Written By: Mo Eldessouky Updated On: June 4, 2024 | Read Time: 8 Minutes

In California, unreasonable working conditions can force an employee to quit, leading to a constructive discharge claim. Constructive discharge allows employees to seek the same legal rights as those wrongfully terminated. By proving that the work environment was intolerable, employees can claim damages and pursue justice. It’s crucial to consult with an experienced attorney to navigate a constructive discharge case effectively.

There are certain things your employer can’t fire you for. They can’t fire you for whistleblowing or union activity. They can’t fire you because they are prejudiced against you for protected identity traits. So, when an employer really tries to push out an employee, sometimes they subtly force them to quit. This is known as constructive discharge, and it is against California labor laws.

If you were driven out of your position by abusive treatment or an intolerable work environment, you can still sue if you quit your job. The California employment attorneys of  Eldessouky Law know how to help you prove that your employer forced you to quit in lieu of wrongful termination.

What is Constructive Discharge?

Constructive discharge is when an employee forces a member of their staff to leave the job due to unbearable circumstances.

It is a form of firing someone through harassment instead of taking legal responsibility for the dismissal. Your employer “constructs” a situation where you would have to leave the job just to protect your health, sanity, or ability to make a living.

If you are fired, you gain access to unemployment benefits and your employer may be investigated for retaliation firing. If you quit, however, your employer assumes that both of those possibilities go out the window.

Constructive discharge cases typically feature a hostile and/or unsafe work environment intentionally or negligently created by the employer for the purpose of causing an employee to quit.

Beyond harassment and a hostile work environment, unsafe working conditions can also be grounds for filing a constructive discharge claim in California. Employees who are forced to quit due to dangerous or hazardous work environments may seek legal recourse for constructive discharge.

Support in Suing an Abusive Employer After You Quit

If you have been intentionally driven from employment, you have recourse. With the help of a California employment attorney, you can sue for wrongful termination and seek damages not only for being improperly discharged, but also for the suffering inflicted during your employer’s campaign to drive you out.
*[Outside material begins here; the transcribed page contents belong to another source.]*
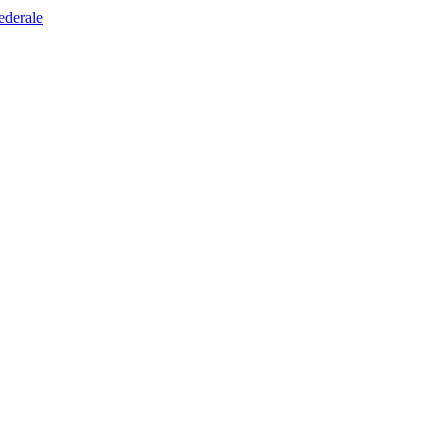
ederale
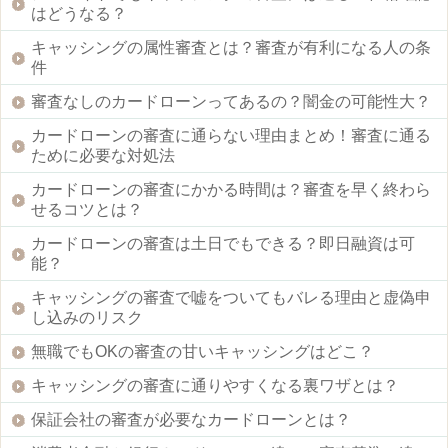
はどうなる？
キャッシングの属性審査とは？審査が有利になる人の条
件
審査なしのカードローンってあるの？闇金の可能性大？
カードローンの審査に通らない理由まとめ！審査に通る
ために必要な対処法
カードローンの審査にかかる時間は？審査を早く終わら
せるコツとは？
カードローンの審査は土日でもできる？即日融資は可
能？
キャッシングの審査で嘘をついてもバレる理由と虚偽申
し込みのリスク
無職でもOKの審査の甘いキャッシングはどこ？
キャッシングの審査に通りやすくなる裏ワザとは？
保証会社の審査が必要なカードローンとは？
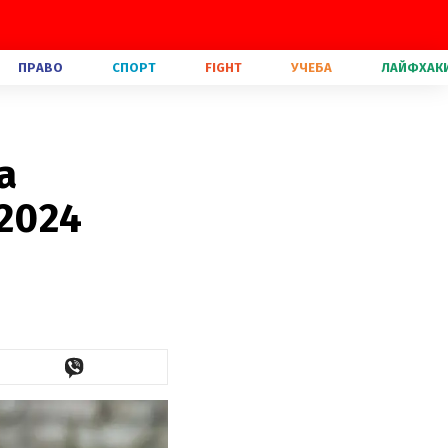
ПРАВО
СПОРТ
FIGHT
УЧЕБА
ЛАЙФХАК
а
 2024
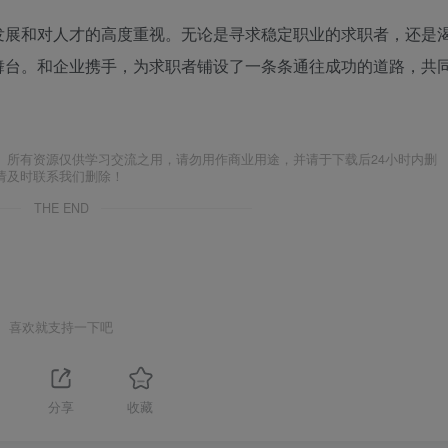
发展和对人才的高度重视。无论是寻求稳定职业的求职者，还是
舞台。和企业携手，为求职者铺设了一条条通往成功的道路，共
。所有资源仅供学习交流之用，请勿用作商业用途，并请于下载后24小时内删
请及时联系我们删除！
THE END
喜欢就支持一下吧
分享
收藏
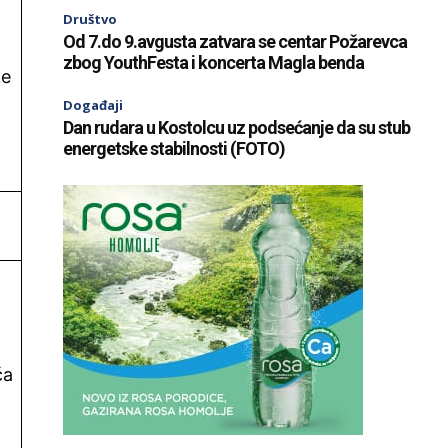
Društvo
Od 7.do 9.avgusta zatvara se centar Požarevca
zbog YouthFesta i koncerta Magla benda
ke
Događaji
Dan rudara u Kostolcu uz podsećanje da su stub
energetske stabilnosti (FOTO)
ća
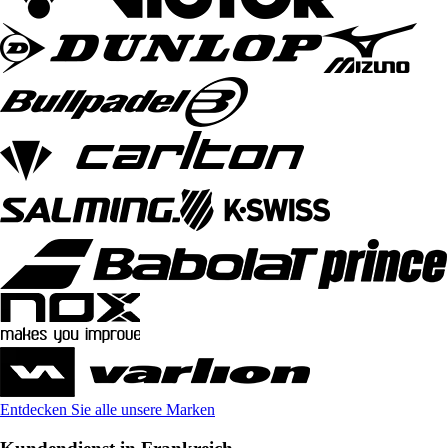
Entdecken Sie alle unsere Marken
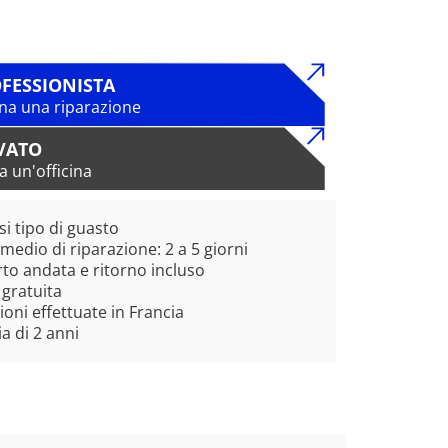
FESSIONISTA
na una riparazione
VATO
a un'officina
si tipo di guasto
edio di riparazione: 2 a 5 giorni
to andata e ritorno incluso
 gratuita
ioni effettuate in Francia
a di 2 anni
Legal Grounds for Suing After You Quit

If your employer has taken abusive or potentially harmful actions to induce you to quit, you have legal grounds to sue. You can claim a settlement based on the effort to dive you out in addition to hardship endured by lost wages, stress, damage to your health, and the emotional distress caused by the situation.

Hostility and Harassment

A manager and even an entire team may conspire to use harassment and hostility to force you to quit. They may berate you for small mistakes or even make up mistakes to attack you for. They may try public embarrassment, shouting, insults, or encouraging others to gang up on you or socially shun you.

In some cases – especially when the operation is fueled by prejudice and hate – managers have been known to physically attack an employee – grabbing, hitting, or throwing things at them.

Cut, Excessive, or Irregular Hours

Manipulation of the schedule is a common way that employees are made to feel that they have to choose between a job or survival. How a person’s work hours are changed to make the situation desperate can take three forms.

In California, an employee can sue for constructive discharge if their hours are significantly reduced, creating intolerable working conditions. Employers often push employees to quit by frustrating them to the point of resignation, such as by drastically cutting their pay and hours. If this reduction is used as a pretext for discrimination or another unlawful motive, the employee may have grounds for a constructive discharge claim. Understanding your rights and the nuances of constructive discharge is crucial, and consulting with an experienced attorney can help you navigate this complex legal process effectively.

  • Cut hours harassment occurs when a person’s hours are reduced so drastically that they can’t pay the bills but they are officially still occupying their role.
  • Excessive hours harassment occurs when an employee is scheduled for too many, too long, and back-to-back shifts designed to work them to exhaustion.
  • Irregular hours are most common in retail and restaurant work, where a person is scheduled for unpredictable and incompatible times that prevent the person from being able to rest or make plans with back-to-back shifts and surprise reschedulings.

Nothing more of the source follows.